## Work task
Word for word, return the lines below from the first through the line that has "Terms & Conditions", dropping the pictures.

## Entries shown
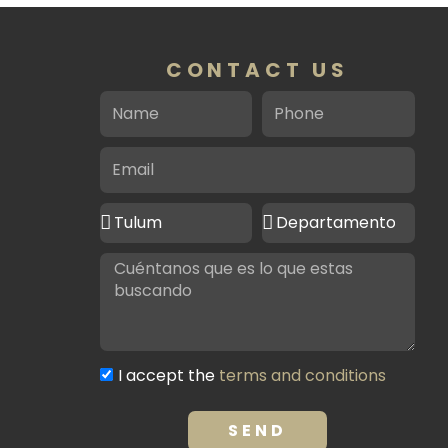
CONTACT US
Name
Phone
Email
Ciudad
Tipo
de
de
Message
interés
propiedad
Terms
I accept the
terms and conditions
and
conditions
SEND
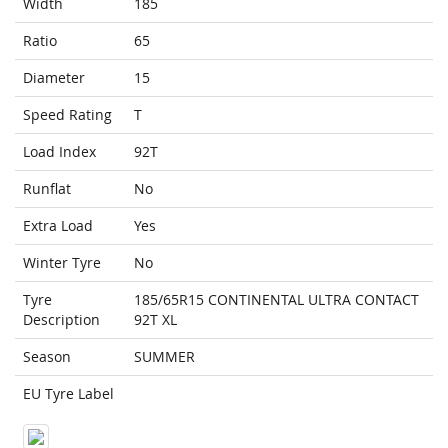
Width
185
Ratio
65
Diameter
15
Speed Rating
T
Load Index
92T
Runflat
No
Extra Load
Yes
Winter Tyre
No
Tyre
185/65R15 CONTINENTAL ULTRA CONTACT
Description
92T XL
Season
SUMMER
EU Tyre Label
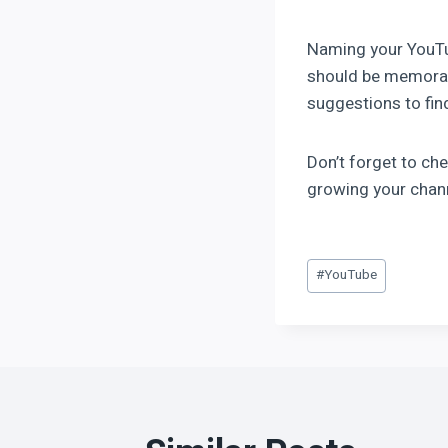
Naming your YouTub
should be memorabl
suggestions to fin
Don’t forget to ch
growing your chann
#
YouTube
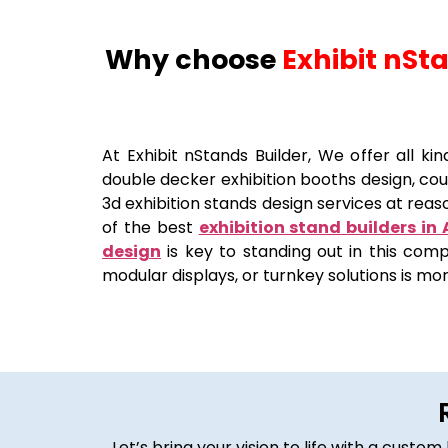
Why choose
Exhibit nSt
At Exhibit nStands Builder, We offer all ki
double decker exhibition booths design, coun
3d exhibition stands design services at reaso
of the best
exhibition stand builders in
design
is key to standing out in this comp
modular displays, or turnkey solutions is mo
Let’s bring your vision to life with a cust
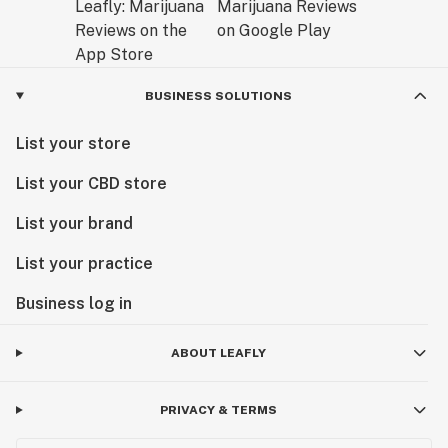
BUSINESS SOLUTIONS
List your store
List your CBD store
List your brand
List your practice
Business log in
ABOUT LEAFLY
PRIVACY & TERMS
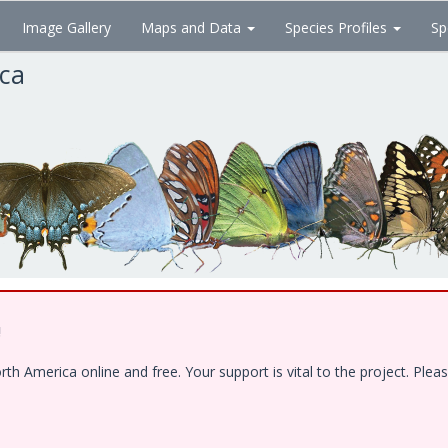
Image Gallery
Maps and Data
Species Profiles
Sp
ica
!
 America online and free. Your support is vital to the project. Pleas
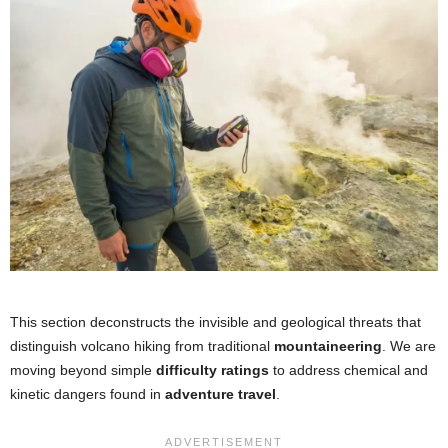
This section deconstructs the invisible and geological threats that
distinguish volcano hiking from traditional
mountaineering
. We are
moving beyond simple
difficulty ratings
to address chemical and
kinetic dangers found in
adventure travel
.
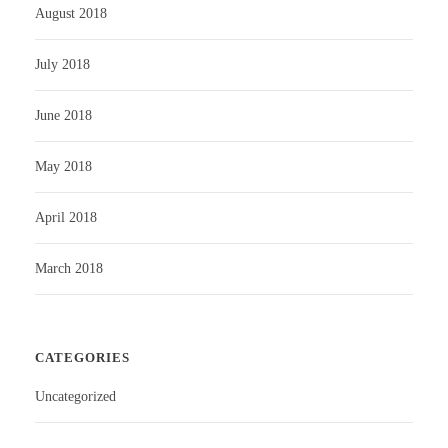
August 2018
July 2018
June 2018
May 2018
April 2018
March 2018
CATEGORIES
Uncategorized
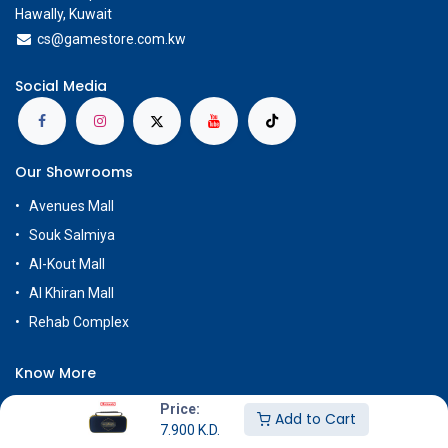
Hawally, Kuwait
cs@g
amestore.com.kw
Social Media
Our Showrooms
Avenues Mall
Souk Salmiya
Al-Kout Mall
Al Khiran Mall
Rehab Complex
Know More
About Us
Price:
Add to Cart
7.900
K.D.
Terms & Conditions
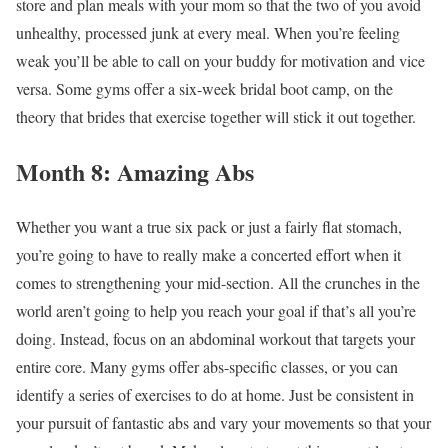
store and plan meals with your mom so that the two of you avoid
unhealthy, processed junk at every meal. When you’re feeling
weak you’ll be able to call on your buddy for motivation and vice
versa. Some gyms offer a six-week bridal boot camp, on the
theory that brides that exercise together will stick it out together.
Month 8: Amazing Abs
Whether you want a true six pack or just a fairly flat stomach,
you’re going to have to really make a concerted effort when it
comes to strengthening your mid-section. All the crunches in the
world aren’t going to help you reach your goal if that’s all you’re
doing. Instead, focus on an abdominal workout that targets your
entire core. Many gyms offer abs-specific classes, or you can
identify a series of exercises to do at home. Just be consistent in
your pursuit of fantastic abs and vary your movements so that your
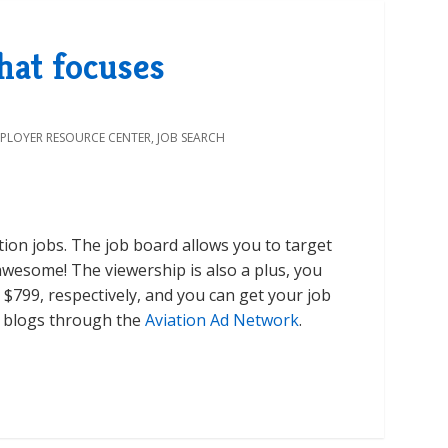
that focuses
PLOYER RESOURCE CENTER
,
JOB SEARCH
ation jobs. The job board allows you to target
 awesome! The viewership is also a plus, you
 $799, respectively, and you can get your job
ry blogs through the
Aviation Ad Network
.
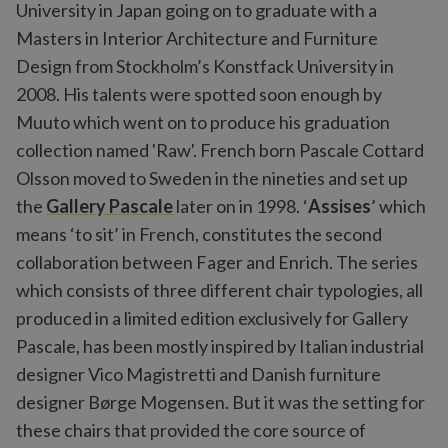
University in Japan going on to graduate with a
Masters in Interior Architecture and Furniture
Design from Stockholm’s Konstfack University in
2008. His talents were spotted soon enough by
Muuto which went on to produce his graduation
collection named 'Raw'. French born Pascale Cottard
Olsson moved to Sweden in the nineties and set up
the
Gallery Pascale
later on in 1998. ‘
Assises
’ which
means ‘to sit’ in French, constitutes the second
collaboration between Fager and Enrich. The series
which consists of three different chair typologies, all
produced in a limited edition exclusively for Gallery
Pascale, has been mostly inspired by Italian industrial
designer Vico Magistretti and Danish furniture
designer Børge Mogensen. But it was the setting for
these chairs that provided the core source of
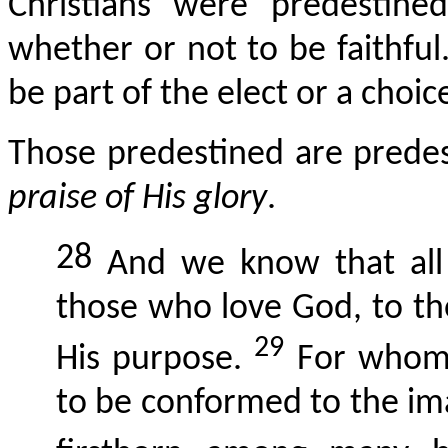
Christians were predestine
whether or not to be faithfu
be part of the elect or a choic
Those predestined are predes
praise of His glory
.
28
And we know that all 
those who love God, to th
29
His purpose.
For whom 
to be conformed to the ima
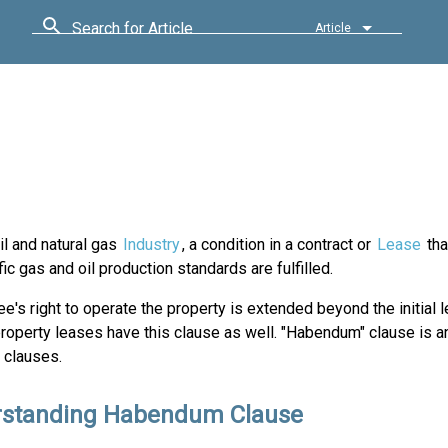
Search for Article
Article
il and natural gas
Industry
, a condition in a contract or
Lease
tha
fic gas and oil production standards are fulfilled.
e's right to operate the property is extended beyond the initial 
property leases have this clause as well. "Habendum" clause is 
 clauses.
standing Habendum Clause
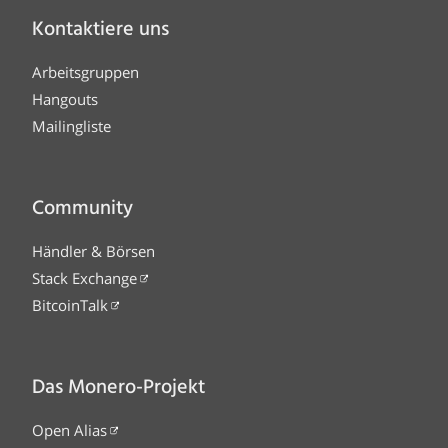
Kontaktiere uns
Arbeitsgruppen
Hangouts
Mailingliste
Community
Händler & Börsen
Stack Exchange
BitcoinTalk
Das Monero-Projekt
Open Alias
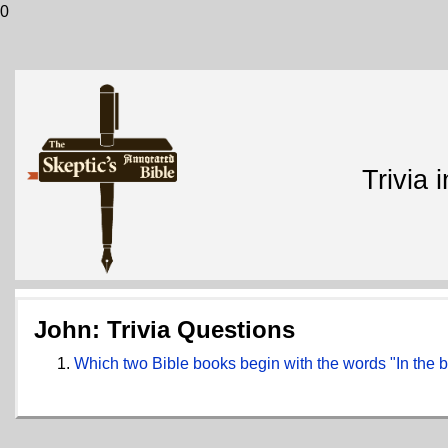
0
Trivia 
John: Trivia Questions
Which two Bible books begin with the words "In the 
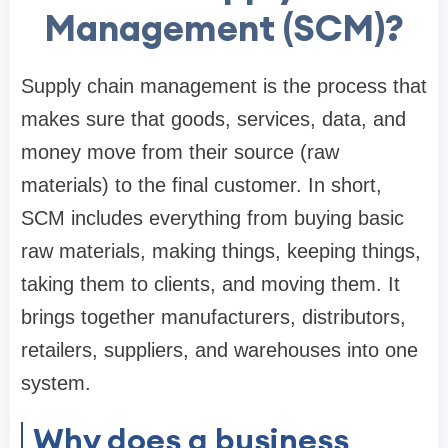
Management (SCM)?
Supply chain management is the process that
makes sure that goods, services, data, and
money move from their source (raw
materials) to the final customer. In short,
SCM includes everything from buying basic
raw materials, making things, keeping things,
taking them to clients, and moving them. It
brings together manufacturers, distributors,
retailers, suppliers, and warehouses into one
system.
Why does a business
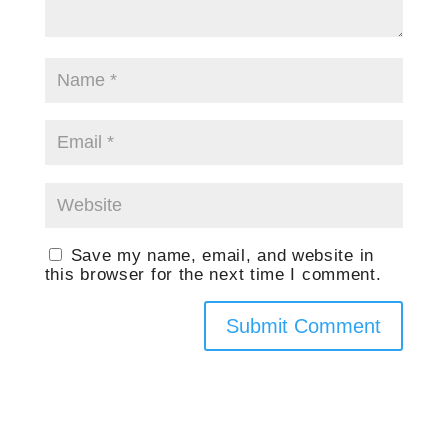
Save my name, email, and website in
this browser for the next time I comment.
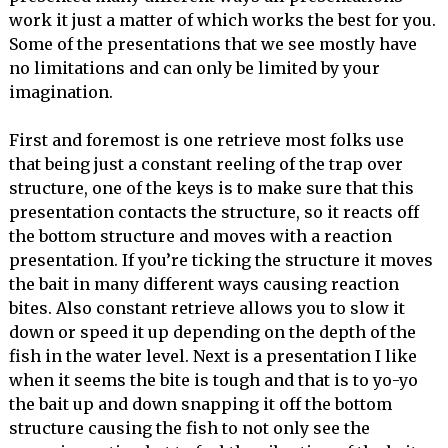
work it just a matter of which works the best for you.
Some of the presentations that we see mostly have
no limitations and can only be limited by your
imagination.
First and foremost is one retrieve most folks use
that being just a constant reeling of the trap over
structure, one of the keys is to make sure that this
presentation contacts the structure, so it reacts off
the bottom structure and moves with a reaction
presentation. If you’re ticking the structure it moves
the bait in many different ways causing reaction
bites. Also constant retrieve allows you to slow it
down or speed it up depending on the depth of the
fish in the water level. Next is a presentation I like
when it seems the bite is tough and that is to yo-yo
the bait up and down snapping it off the bottom
structure causing the fish to not only see the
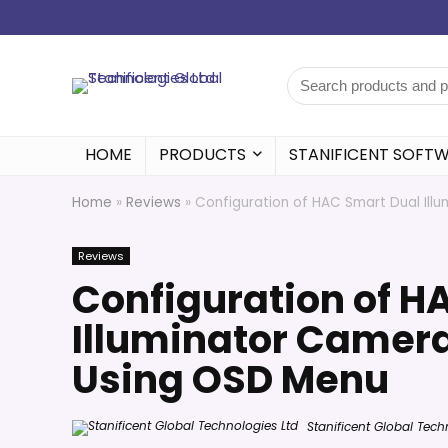
HOME
PRODUCTS
STANIFICENT SOFT
Home
»
Reviews
»
Configuration of HAC Smart Dual Ill
Reviews
Configuration of H
Illuminator Camera
Using OSD Menu
Stanificent Global Tech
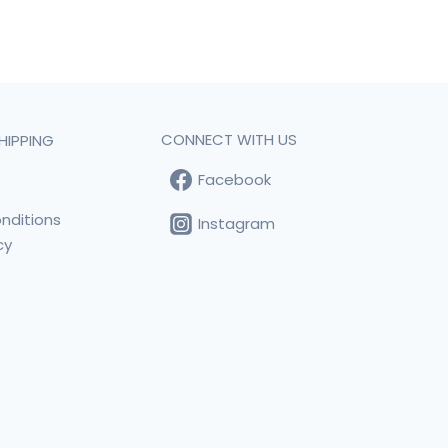
CONNECT WITH US
HIPPING
Facebook
t
nditions
Instagram
cy
s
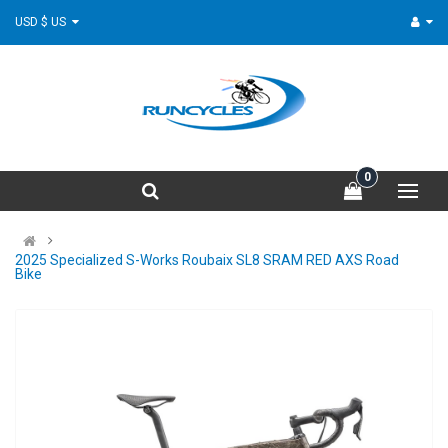
USD $ US
0
2025 Specialized S-Works Roubaix SL8 SRAM RED AXS Road
Bike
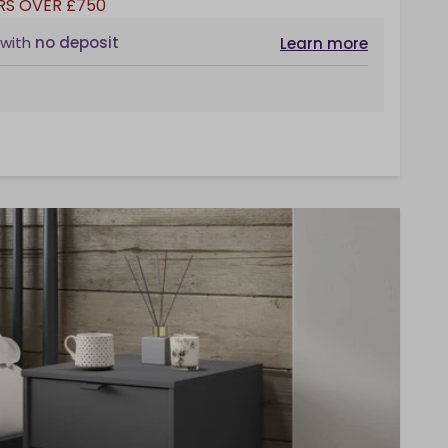
RS OVER £750
with
no deposit
Learn more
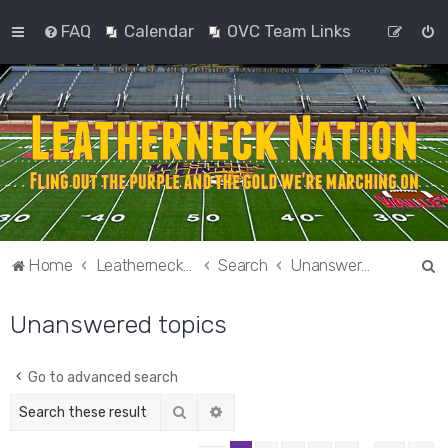
FAQ
Calendar
OVC Team Links
S
Home
Leatherneck Nation
Search
Unanswered topics
e
Unanswered topics
a
r
c
Go to advanced search
h
Search
Advanced search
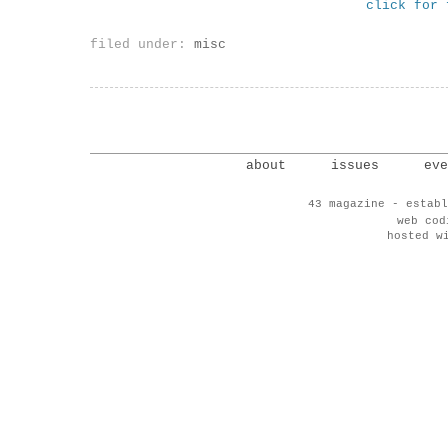
click for 
filed under:
misc
about
issues
eve
43 magazine - establ
web co
hosted w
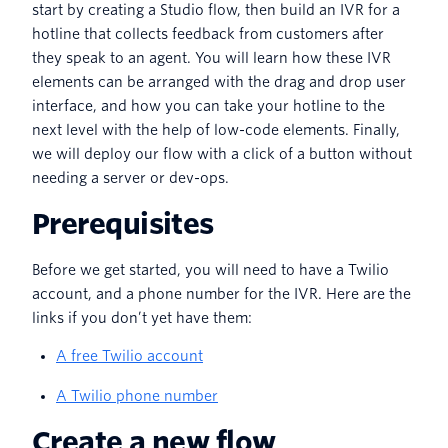
start by creating a Studio flow, then build an IVR for a
hotline that collects feedback from customers after
they speak to an agent. You will learn how these IVR
elements can be arranged with the drag and drop user
interface, and how you can take your hotline to the
next level with the help of low-code elements. Finally,
we will deploy our flow with a click of a button without
needing a server or dev-ops.
Prerequisites
Before we get started, you will need to have a Twilio
account, and a phone number for the IVR. Here are the
links if you don’t yet have them:
A free Twilio account
A Twilio phone number
Create a new flow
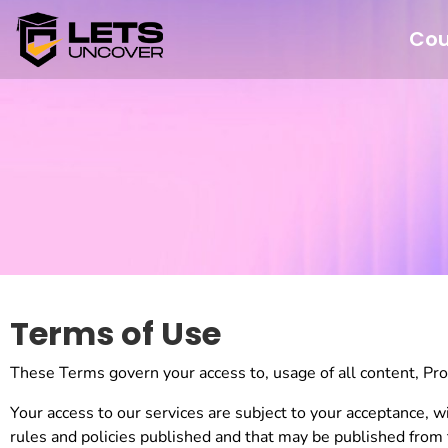
Cou
Terms of Use
These Terms govern your access to, usage of all content, Produ
Your access to our services are subject to your acceptance, wi
rules and policies published and that may be published from 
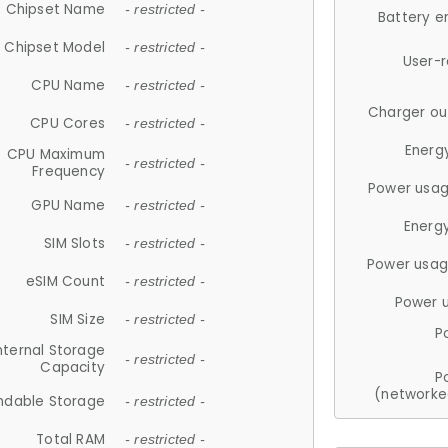
Chipset Name
- restricted -
Battery e
Chipset Model
- restricted -
User-
CPU Name
- restricted -
Charger ou
CPU Cores
- restricted -
Energ
CPU Maximum
- restricted -
Frequency
Power usag
GPU Name
- restricted -
Energ
SIM Slots
- restricted -
Power usag
eSIM Count
- restricted -
Power 
SIM Size
- restricted -
P
nternal Storage
- restricted -
Capacity
P
(networke
ndable Storage
- restricted -
Total RAM
- restricted -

## Problem solution
CONTACT US
Name
Phone
Email
Ciudad
Tipo
de
de
Message
interés
propiedad
Terms
I accept the
terms and conditions
and
conditions
SEND
Width
185
Ratio
65
Diameter
15
Speed Rating
T
Load Index
92T
Runflat
No
Extra Load
Yes
Winter Tyre
No
Tyre
185/65R15 CONTINENTAL ULTRA CONTACT
Description
92T XL
Season
SUMMER
EU Tyre Label
Naming your YouTub
should be memorabl
suggestions to fin
Don’t forget to ch
growing your chann
#
YouTube
Why choose
Exhibit nSt
At Exhibit nStands Builder, We offer all ki
double decker exhibition booths design, coun
3d exhibition stands design services at reaso
of the best
exhibition stand builders in
design
is key to standing out in this comp
modular displays, or turnkey solutions is mo
Let’s bring your vision to life with a cust
BUSINESS SOLUTIONS
List your store
List your CBD store
List your brand
List your practice
Business log in
ABOUT LEAFLY
PRIVACY & TERMS
Image Gallery
Maps and Data
Species Profiles
Sp
ica
!
 America online and free. Your support is vital to the project. Pleas
This section deconstructs the invisible and geological threats that
distinguish volcano hiking from traditional
mountaineering
. We are
moving beyond simple
difficulty ratings
to address chemical and
kinetic dangers found in
adventure travel
.
August 2018
July 2018
June 2018
May 2018
April 2018
March 2018
CATEGORIES
Uncategorized
Hawally, Kuwait
cs@g
amestore.com.kw
Social Media
Our Showrooms
Avenues Mall
Souk Salmiya
Al-Kout Mall
Al Khiran Mall
Rehab Complex
Know More
About Us
Price:
Add to Cart
7.900
K.D.
Terms & Conditions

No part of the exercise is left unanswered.